#### WORK TO BE COMPLETED:
Each record must be reproduced exactly as it is shown.
(RECORDS)
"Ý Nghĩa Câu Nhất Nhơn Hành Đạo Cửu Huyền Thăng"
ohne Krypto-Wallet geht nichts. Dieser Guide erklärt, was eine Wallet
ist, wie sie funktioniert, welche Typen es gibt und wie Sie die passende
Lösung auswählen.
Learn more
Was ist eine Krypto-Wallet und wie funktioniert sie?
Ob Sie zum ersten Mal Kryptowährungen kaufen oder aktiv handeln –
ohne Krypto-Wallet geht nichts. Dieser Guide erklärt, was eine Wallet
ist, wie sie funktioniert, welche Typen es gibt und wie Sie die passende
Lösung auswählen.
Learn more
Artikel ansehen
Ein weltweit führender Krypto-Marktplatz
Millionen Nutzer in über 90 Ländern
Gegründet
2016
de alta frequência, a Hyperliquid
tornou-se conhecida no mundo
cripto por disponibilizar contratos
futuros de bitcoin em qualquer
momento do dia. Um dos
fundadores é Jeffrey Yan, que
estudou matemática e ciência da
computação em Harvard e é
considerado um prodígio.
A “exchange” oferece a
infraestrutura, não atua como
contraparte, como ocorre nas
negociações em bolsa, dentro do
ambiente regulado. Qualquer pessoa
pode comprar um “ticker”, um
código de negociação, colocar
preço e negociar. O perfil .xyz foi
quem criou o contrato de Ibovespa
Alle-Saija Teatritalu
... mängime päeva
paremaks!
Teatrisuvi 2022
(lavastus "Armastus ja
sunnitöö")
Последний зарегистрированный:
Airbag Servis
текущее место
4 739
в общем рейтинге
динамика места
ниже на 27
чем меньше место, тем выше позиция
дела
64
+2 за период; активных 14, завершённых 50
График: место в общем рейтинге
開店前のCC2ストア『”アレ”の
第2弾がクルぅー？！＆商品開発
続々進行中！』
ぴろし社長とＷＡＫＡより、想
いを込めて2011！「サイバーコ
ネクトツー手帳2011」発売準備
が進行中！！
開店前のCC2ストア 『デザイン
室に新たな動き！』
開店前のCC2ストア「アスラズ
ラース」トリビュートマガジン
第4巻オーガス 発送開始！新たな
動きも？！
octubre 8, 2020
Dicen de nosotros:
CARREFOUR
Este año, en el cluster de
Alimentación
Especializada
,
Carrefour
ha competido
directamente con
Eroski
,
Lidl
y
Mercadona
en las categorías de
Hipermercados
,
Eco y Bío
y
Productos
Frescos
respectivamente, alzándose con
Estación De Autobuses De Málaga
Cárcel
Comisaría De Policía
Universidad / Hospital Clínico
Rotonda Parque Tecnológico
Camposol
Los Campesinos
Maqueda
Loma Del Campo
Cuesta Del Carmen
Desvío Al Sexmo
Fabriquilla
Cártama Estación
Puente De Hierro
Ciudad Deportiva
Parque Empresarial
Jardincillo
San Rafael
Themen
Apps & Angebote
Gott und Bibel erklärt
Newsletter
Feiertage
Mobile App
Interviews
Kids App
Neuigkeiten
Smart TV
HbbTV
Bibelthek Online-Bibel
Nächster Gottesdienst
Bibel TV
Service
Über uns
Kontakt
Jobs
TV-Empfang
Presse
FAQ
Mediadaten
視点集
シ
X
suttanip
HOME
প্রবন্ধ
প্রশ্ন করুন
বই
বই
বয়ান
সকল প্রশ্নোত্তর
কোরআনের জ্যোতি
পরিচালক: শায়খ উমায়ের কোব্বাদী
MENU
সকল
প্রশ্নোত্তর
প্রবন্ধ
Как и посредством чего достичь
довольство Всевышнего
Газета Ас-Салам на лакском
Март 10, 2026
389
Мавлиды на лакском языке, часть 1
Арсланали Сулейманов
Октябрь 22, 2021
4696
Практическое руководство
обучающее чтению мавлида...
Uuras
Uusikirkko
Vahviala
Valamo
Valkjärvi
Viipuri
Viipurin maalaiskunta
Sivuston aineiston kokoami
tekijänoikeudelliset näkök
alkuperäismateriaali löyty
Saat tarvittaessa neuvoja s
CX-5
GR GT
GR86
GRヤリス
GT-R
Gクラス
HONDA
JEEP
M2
(End RECORDS)
#### WRITTEN SOLUTION:
"Ý Nghĩa Câu Nhất Nhơn Hành Đạo Cửu Huyền Thăng"
ohne Krypto-Wallet geht nichts. Dieser Guide erklärt, was eine Wallet
ist, wie sie funktioniert, welche Typen es gibt und wie Sie die passende
Lösung auswählen.
Learn more
Was ist eine Krypto-Wallet und wie funktioniert sie?
Ob Sie zum ersten Mal Kryptowährungen kaufen oder aktiv handeln –
ohne Krypto-Wallet geht nichts. Dieser Guide erklärt, was eine Wallet
ist, wie sie funktioniert, welche Typen es gibt und wie Sie die passende
Lösung auswählen.
Learn more
Artikel ansehen
Ein weltweit führender Krypto-Marktplatz
Millionen Nutzer in über 90 Ländern
Gegründet
2016
de alta frequência, a Hyperliquid
tornou-se conhecida no mundo
cripto por disponibilizar contratos
futuros de bitcoin em qualquer
momento do dia. Um dos
fundadores é Jeffrey Yan, que
estudou matemática e ciência da
computação em Harvard e é
considerado um prodígio.
A “exchange” oferece a
infraestrutura, não atua como
contraparte, como ocorre nas
negociações em bolsa, dentro do
ambiente regulado. Qualquer pessoa
pode comprar um “ticker”, um
código de negociação, colocar
preço e negociar. O perfil .xyz foi
quem criou o contrato de Ibovespa
Alle-Saija Teatritalu
... mängime päeva
paremaks!
Teatrisuvi 2022
(lavastus "Armastus ja
sunnitöö")
Последний зарегистрированный:
Airbag Servis
текущее место
4 739
в общем рейтинге
динамика места
ниже на 27
чем меньше место, тем выше позиция
дела
64
+2 за период; активных 14, завершённых 50
График: место в общем рейтинге
開店前のCC2ストア『”アレ”の
第2弾がクルぅー？！＆商品開発
続々進行中！』
ぴろし社長とＷＡＫＡより、想
いを込めて2011！「サイバーコ
ネクトツー手帳2011」発売準備
が進行中！！
開店前のCC2ストア 『デザイン
室に新たな動き！』
開店前のCC2ストア「アスラズ
ラース」トリビュートマガジン
第4巻オーガス 発送開始！新たな
動きも？！
octubre 8, 2020
Dicen de nosotros:
CARREFOUR
Este año, en el cluster de
Alimentación
Especializada
,
Carrefour
ha competido
directamente con
Eroski
,
Lidl
y
Mercadona
en las categorías de
Hipermercados
,
Eco y Bío
y
Productos
Frescos
respectivamente, alzándose con
Estación De Autobuses De Málaga
Cárcel
Comisaría De Policía
Universidad / Hospital Clínico
Rotonda Parque Tecnológico
Camposol
Los Campesinos
Maqueda
Loma Del Campo
Cuesta Del Carmen
Desvío Al Sexmo
Fabriquilla
Cártama Estación
Puente De Hierro
Ciudad Deportiva
Parque Empresarial
Jardincillo
San Rafael
Themen
Apps & Angebote
Gott und Bibel erklärt
Newsletter
Feiertage
Mobile App
Interviews
Kids App
Neuigkeiten
Smart TV
HbbTV
Bibelthek Online-Bibel
Nächster Gottesdienst
Bibel TV
Service
Über uns
Kontakt
Jobs
TV-Empfang
Presse
FAQ
Mediadaten
視点集
シ
X
suttanip
HOME
প্রবন্ধ
প্রশ্ন করুন
বই
বই
বয়ান
সকল প্রশ্নোত্তর
কোরআনের জ্যোতি
পরিচালক: শায়খ উমায়ের কোব্বাদী
MENU
সকল
প্রশ্নোত্তর
প্রবন্ধ
Как и посредством чего достичь
довольство Всевышнего
Газета Ас-Салам на лакском
Март 10, 2026
389
Мавлиды на лакском языке, часть 1
Арсланали Сулейманов
Октябрь 22, 2021
4696
Практическое руководство
обучающее чтению мавлида...
Uuras
Uusikirkko
Vahviala
Valamo
Valkjärvi
Viipuri
Viipurin maalaiskunta
Sivuston aineiston kokoami
tekijänoikeudelliset näkök
alkuperäismateriaali löyty
Saat tarvittaessa neuvoja s
CX-5
GR GT
GR86
GRヤリス
GT-R
Gクラス
HONDA
JEEP
M2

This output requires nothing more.